Saved data entries
★ ★ ★ ★ ★ ★ ★
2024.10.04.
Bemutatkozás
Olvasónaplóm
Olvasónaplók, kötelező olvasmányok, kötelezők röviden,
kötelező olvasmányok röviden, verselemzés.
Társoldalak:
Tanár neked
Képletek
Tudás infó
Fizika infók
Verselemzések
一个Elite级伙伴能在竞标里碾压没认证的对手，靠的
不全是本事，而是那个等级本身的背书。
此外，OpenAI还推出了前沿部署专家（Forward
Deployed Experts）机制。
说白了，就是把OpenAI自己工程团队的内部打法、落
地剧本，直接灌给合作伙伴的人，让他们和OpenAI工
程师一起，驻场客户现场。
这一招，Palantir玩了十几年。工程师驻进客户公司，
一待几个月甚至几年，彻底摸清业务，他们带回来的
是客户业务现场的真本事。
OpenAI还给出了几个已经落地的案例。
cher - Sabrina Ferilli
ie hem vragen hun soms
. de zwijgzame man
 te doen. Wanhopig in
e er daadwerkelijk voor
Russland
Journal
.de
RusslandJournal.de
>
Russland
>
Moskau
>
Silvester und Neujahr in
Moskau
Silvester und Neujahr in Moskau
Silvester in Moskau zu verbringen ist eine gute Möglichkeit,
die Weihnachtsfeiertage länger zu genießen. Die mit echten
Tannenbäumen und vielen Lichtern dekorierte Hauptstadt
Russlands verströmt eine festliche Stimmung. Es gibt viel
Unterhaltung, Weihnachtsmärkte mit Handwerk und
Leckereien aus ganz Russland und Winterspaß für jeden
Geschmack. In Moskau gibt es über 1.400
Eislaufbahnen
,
★ ★ ★ ★ ★ ★ ★
WHAT TO DO ▸ Output all preceding records character for character.

SOLVED PROBLEM ▸
2024.10.04.
Bemutatkozás
Olvasónaplóm
Olvasónaplók, kötelező olvasmányok, kötelezők röviden,
kötelező olvasmányok röviden, verselemzés.
Társoldalak:
Tanár neked
Képletek
Tudás infó
Fizika infók
Verselemzések
一个Elite级伙伴能在竞标里碾压没认证的对手，靠的
不全是本事，而是那个等级本身的背书。
此外，OpenAI还推出了前沿部署专家（Forward
Deployed Experts）机制。
说白了，就是把OpenAI自己工程团队的内部打法、落
地剧本，直接灌给合作伙伴的人，让他们和OpenAI工
程师一起，驻场客户现场。
这一招，Palantir玩了十几年。工程师驻进客户公司，
一待几个月甚至几年，彻底摸清业务，他们带回来的
是客户业务现场的真本事。
OpenAI还给出了几个已经落地的案例。
cher - Sabrina Ferilli
ie hem vragen hun soms
. de zwijgzame man
 te doen. Wanhopig in
e er daadwerkelijk voor
Russland
Journal
.de
RusslandJournal.de
>
Russland
>
Moskau
>
Silvester und Neujahr in
Moskau
Silvester und Neujahr in Moskau
Silvester in Moskau zu verbringen ist eine gute Möglichkeit,
die Weihnachtsfeiertage länger zu genießen. Die mit echten
Tannenbäumen und vielen Lichtern dekorierte Hauptstadt
Russlands verströmt eine festliche Stimmung. Es gibt viel
Unterhaltung, Weihnachtsmärkte mit Handwerk und
Leckereien aus ganz Russland und Winterspaß für jeden
Geschmack. In Moskau gibt es über 1.400
Eislaufbahnen
,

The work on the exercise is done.